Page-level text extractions
'''
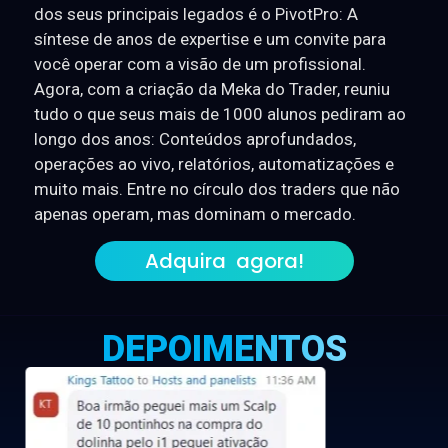
dos seus principais legados é o PivotPro: A
síntese de anos de expertise e um convite para
você operar com a visão de um profissional.
Agora, com a criação da Meka do Trader, reuniu
tudo o que seus mais de 1000 alunos pediram ao
longo dos anos: Conteúdos aprofundados,
operações ao vivo, relatórios, automatizações e
muito mais. Entre no círculo dos traders que não
apenas operam, mas dominam o mercado.
Adquira agora!
DEPOIMENTOS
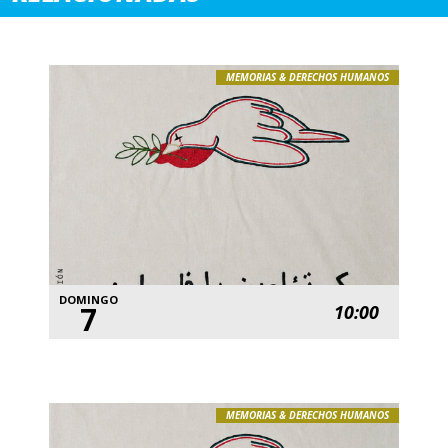
MEMORIAS & DERECHOS HUMANOS
DOMINGO
7
10:00
MEMORIAS & DERECHOS HUMANOS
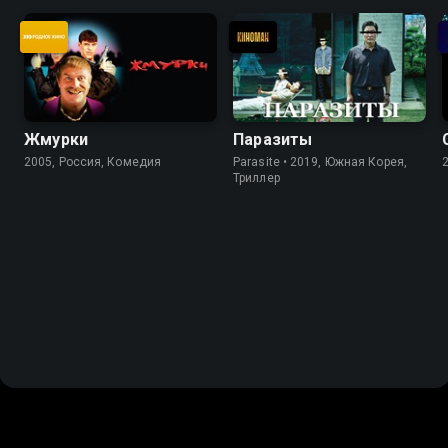
Жмурки
Паразиты
2005, Россия, Комедия
Parasite • 2019, Южная Корея,
Триллер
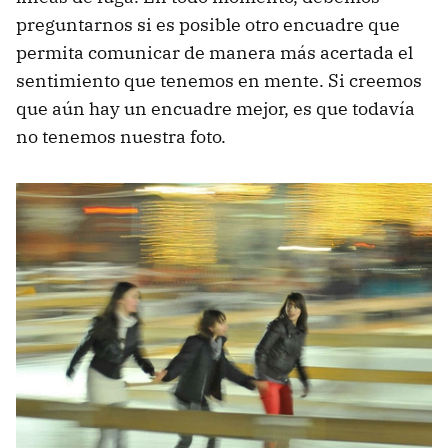
preguntarnos si es posible otro encuadre que
permita comunicar de manera más acertada el
sentimiento que tenemos en mente. Si creemos
que aún hay un encuadre mejor, es que todavía
no tenemos nuestra foto.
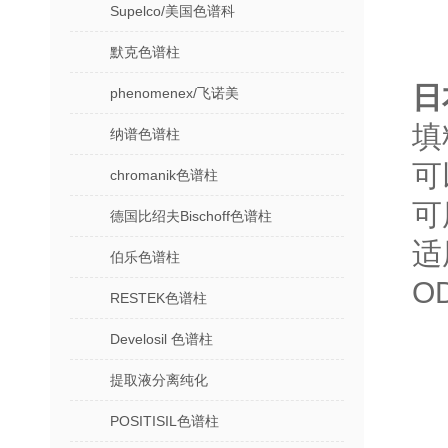
Supelco/美国色谱科
默克色谱柱
日
phenomenex/飞诺美
填
纳谱色谱柱
可
chromanik色谱柱
可
德国比绍夫Bischoff色谱柱
适
伯乐色谱柱
O
RESTEK色谱柱
Develosil 色谱柱
提取液分离纯化
POSITISIL色谱柱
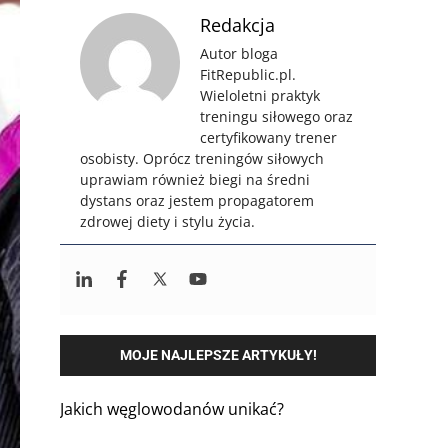
Redakcja
Autor bloga
FitRepublic.pl.
Wieloletni praktyk
treningu siłowego oraz
certyfikowany trener
osobisty. Oprócz treningów siłowych
uprawiam również biegi na średni
dystans oraz jestem propagatorem
zdrowej diety i stylu życia.
MOJE NAJLEPSZE ARTYKUŁY!
Jakich węglowodanów unikać?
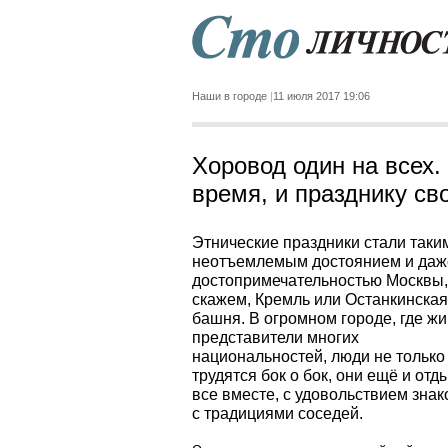
Наши в городе
11 июля 2017 19:06
Хоровод один на всех.
время, и празднику св
Этнические праздники стали таки
неотъемлемым достоянием и даж
достопримечательностью Москвы, 
скажем, Кремль или Останкинская
башня. В огромном городе, где жи
представители многих
национальностей, люди не только
трудятся бок о бок, они ещё и от
все вместе, с удовольствием зна
с традициями соседей.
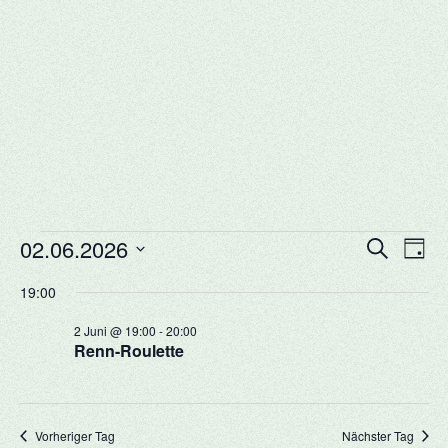
Veranstaltungen
Veransta
Vera
02.06.2026
Suche
Tag
Ansi
Suche
für
Datum
Navi
19:00
und
2.
wählen.
Ansichte
2 Juni @ 19:00
-
20:00
Juni
Navigati
Renn-Roulette
2026
Vorheriger Tag
Nächster Tag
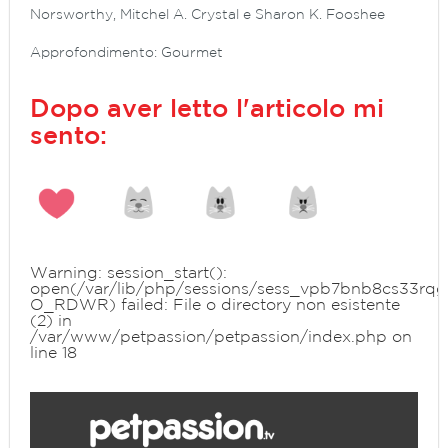
Norsworthy, Mitchel A. Crystal e Sharon K. Fooshee
Approfondimento: Gourmet
Dopo aver letto l'articolo mi
sento:
Warning
: session_start():
open(/var/lib/php/sessions/sess_vpb7bnb8cs33rqg2
O_RDWR) failed: File o directory non esistente
(2) in
/var/www/petpassion/petpassion/index.php
on
line
18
'''
Task description
An acceptable answer holds exactly the lines from the one with "национальностей, люди не только" through the end of the entries above, both ends kept, and no pictures at all.

Answer space
национальностей, люди не только
трудятся бок о бок, они ещё и от
все вместе, с удовольствием зна
с традициями соседей.
Veranstaltungen
Veransta
Vera
02.06.2026
Suche
Tag
Ansi
Suche
für
Datum
Navi
19:00
und
2.
wählen.
Ansichte
2 Juni @ 19:00
-
20:00
Juni
Navigati
Renn-Roulette
2026
Vorheriger Tag
Nächster Tag
Norsworthy, Mitchel A. Crystal e Sharon K. Fooshee
Approfondimento: Gourmet
Dopo aver letto l'articolo mi
sento:
Warning
: session_start():
open(/var/lib/php/sessions/sess_vpb7bnb8cs33rqg2
O_RDWR) failed: File o directory non esistente
(2) in
/var/www/petpassion/petpassion/index.php
on
line
18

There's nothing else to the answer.